The Fruits of ‘Towards Pentecost’
In the run up to Pentecost, this year the Agency held an online meeting entitled Towards Pentecost with Evangelisation Parish Leads and clergy from across the Archdiocese. It was a great gift to brainstorm ideas and to share and discuss various evangelisation initiatives, opportunities and programmes. The Parish Leads were then encouraged to go back to their parishes and speak with their Parish Priest to decide which ideas would best suit particular parishes in their own context.
As an Agency, we have previously provided materials ready for implementation but have sometimes found that they are not necessarily best suited for each parish context and do not foster a disposition of creativity, personal input or gifting. There is so much wisdom and experience within our Archdiocese so it was a great joy to be able to share this. We are blessed with an ever-growing volunteer missionary network of Deanery Mentors and Parish Leads across the diocese connecting and inspiring, praying and accompanying.
Come Holy Spirit
Here are a handful of testimonies from our parishes sharing some of the fruits! We always love to hear what is happening in your parish! Email aec@rcaos.org.uk and share your stories!
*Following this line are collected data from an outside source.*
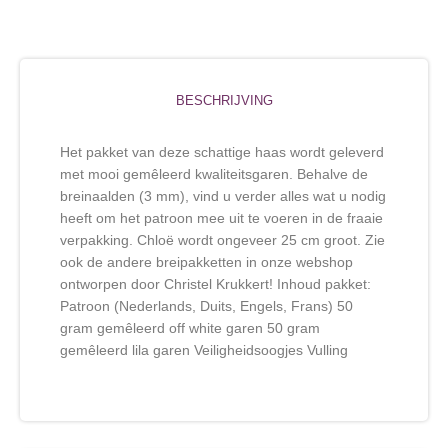
BESCHRIJVING
Het pakket van deze schattige haas wordt geleverd
met mooi gemêleerd kwaliteitsgaren. Behalve de
breinaalden (3 mm), vind u verder alles wat u nodig
heeft om het patroon mee uit te voeren in de fraaie
verpakking. Chloë wordt ongeveer 25 cm groot. Zie
ook de andere breipakketten in onze webshop
ontworpen door Christel Krukkert! Inhoud pakket:
Patroon (Nederlands, Duits, Engels, Frans) 50
gram gemêleerd off white garen 50 gram
gemêleerd lila garen Veiligheidsoogjes Vulling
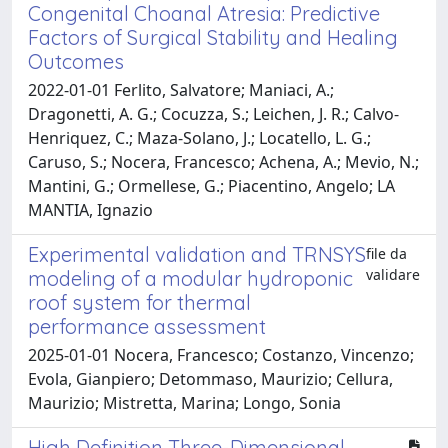
Congenital Choanal Atresia: Predictive
Factors of Surgical Stability and Healing
Outcomes
2022-01-01 Ferlito, Salvatore; Maniaci, A.;
Dragonetti, A. G.; Cocuzza, S.; Leichen, J. R.; Calvo-
Henriquez, C.; Maza-Solano, J.; Locatello, L. G.;
Caruso, S.; Nocera, Francesco; Achena, A.; Mevio, N.;
Mantini, G.; Ormellese, G.; Piacentino, Angelo; LA
MANTIA, Ignazio
Experimental validation and TRNSYS
file da
validare
modeling of a modular hydroponic
roof system for thermal
performance assessment
2025-01-01 Nocera, Francesco; Costanzo, Vincenzo;
Evola, Gianpiero; Detommaso, Maurizio; Cellura,
Maurizio; Mistretta, Marina; Longo, Sonia
High Definition Three-Dimensional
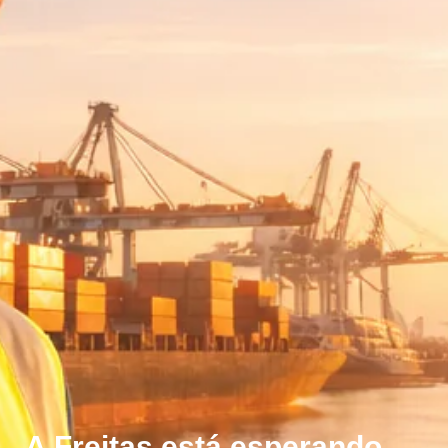
A Freitas está esperando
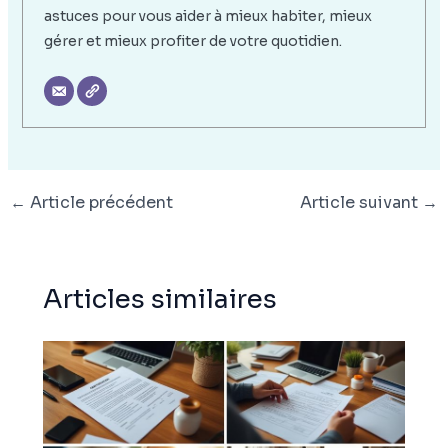
astuces pour vous aider à mieux habiter, mieux
gérer et mieux profiter de votre quotidien.
←
Article précédent
Article suivant
→
Articles similaires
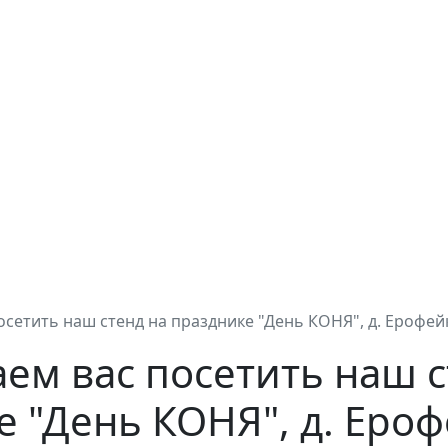
сетить наш стенд на празднике "День КОНЯ", д. Ерофей
ем вас посетить наш с
е "День КОНЯ", д. Еро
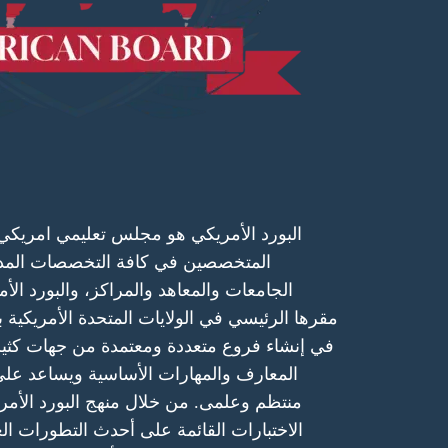
البورد الأمريكي هو مجلس تعليمي امريكي يع
المتخصصين في كافة التخصصات المدر
الجامعات والمعاهد والمراكز، والبورد الأ
مقرها الرئيسي في الولايات المتحدة الأمريكية بول
في إنشاء فروع متعددة ومعتمدة من جهات كثيرة
المعارف والمهارات الأساسية ويساعد ع
منتظم وعلمى. من خلال منهج البورد الأمري
الاختبارات القائمة على أحدث التطورات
“For the prayer of dedication to the Holy Spirit, we invited people to come forward one by one, take hold of last year’s Easter candle and say the prayer. The plan had been that we would model what to do and then one of us would hold the prayer card for each person. However, the next person spontaneously took the card holding it for the next person and so on. It is hard to describe, but it brought such a feeling of unity. One of the RCIA team described it afterwards as ‘a beautiful sort of spiritual description of one helping the other in a fraternal embrace through the Spirit. One of the priests who was initially just going to lead the opening prayer and then depart, said to me today that he just couldn’t leave as he felt so drawn into the service.
Holy Cross, Carshalton
In Portuguese, and Ewe, in French and Tagalog and of course in English, we celebrated the great feast of Pentecost at our Sunday Morning Mass. The multilingual, multicultural liturgy was a wonderful event. We are a small parish, and for much of the time the various congregations who use the church do so with a limited appreciation of the cultural riches available to the parish as a whole. Sunday’s mass opened our eyes and ears to those riches. We had hymns in Malayalam and Hindi, readings in Spanish, Lithuanian and Italian, and an offertory procession featuring the music and dancing of Togo in west Africa.
This was all so appropriate for the birthday of the Church, when the first Christians were transformed by the gift of the Holy Spirit from people full of fear to confident preachers of the Good News. On that day people from far and wide understood the disciples’ message in their own languages. We remembered that multilingual event with our own multilingual event. To hear the Lord’s prayer spoken in the different native tongues of others as you say it in your own is to be reminded of the catholicity of our Church. Though we are many and diverse in language and culture, we are one in faith.
St Philip and St James, Herne Hill
We distributed the ‘Novena to the Holy Spirit’ produced by the Divine Mercy Apostolate and made them available for visitors and at our weekly 8-hour Adoration for any who missed out. They were also taken to the Housebound when taking the Holy Eucharist to them, the rest were in the entrance to the church and were available at our Confirmation Mass where we had many visitors coming to participate as 14 candidates received the Sacrament of Confirmation!
Regularly, one of our parishioners hosts a weekly Zoom Rosary followed by a quiet time for personal prayer. On Fridays we have an 8pm Mass, which caters for those who are unable to come to the 10am Mass due to work or family commitments. Confession is available before all weekday Masses. And of course regular meetings for sacramental preparation where we are hoping to establish with the parents a real personal relationship with Jesus.